1. Native iron A. Pure.—This species is very rare, and its existence was long matter of dispute; though it has been undoubtedly found not only in volcanic formations, but in veins properly so called. It is not entirely like our malleable iron; but is whiter, more ductile, more permanent or less oxidizable in the air, and somewhat less dense. Among the best attested examples of pure native iron is that observed by M. Schreber, in the mountain of Oulle near Grenoble. The metal was entangled in a vein running through gneiss, and appeared in ramifying stalactites, enveloped in fibrous brown-oxide of iron mixed with quartz and clay.

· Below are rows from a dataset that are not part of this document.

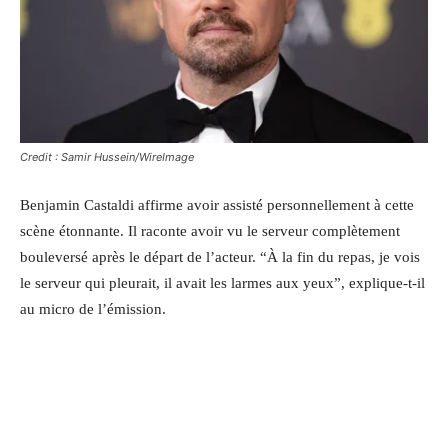
Credit : Samir Hussein/WireImage
Benjamin Castaldi affirme avoir assisté personnellement à cette
scène étonnante. Il raconte avoir vu le serveur complètement
bouleversé après le départ de l’acteur. “À la fin du repas, je vois
le serveur qui pleurait, il avait les larmes aux yeux”, explique-t-il
au micro de l’émission.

B. The native nickeliferous or meteoric iron is very malleable, often cellular, but sometimes compact, and in parallel plates, which pass into rhomboids or octahedrons. It is naturally magnetic, and by its nickel is distinguishable from terrestrial native iron. Macquart, in describing the famous mass found at mount Kemir in Siberia, says that the iron is perfectly flexible, and fit for making small instruments at a moderate heat; but in too strong a fire, the metal becomes short, brittle, and falls into grains under the hammer. Meteoric iron is covered with a sort of varnish which preserves its surface from the rusting action of the air; but this preservative property does not extend to the interior. Chladni has given a list of masses of meteoric iron, which have been known to fall at different times from the atmosphere, and of many specimens which indicate their atmospheric origin, by their aspect and composition. A portion of the mass of meteoric iron found at Santa-Rosa near Santa-Fe-de-Bogota, was made into a sword, and presented to Bolivar.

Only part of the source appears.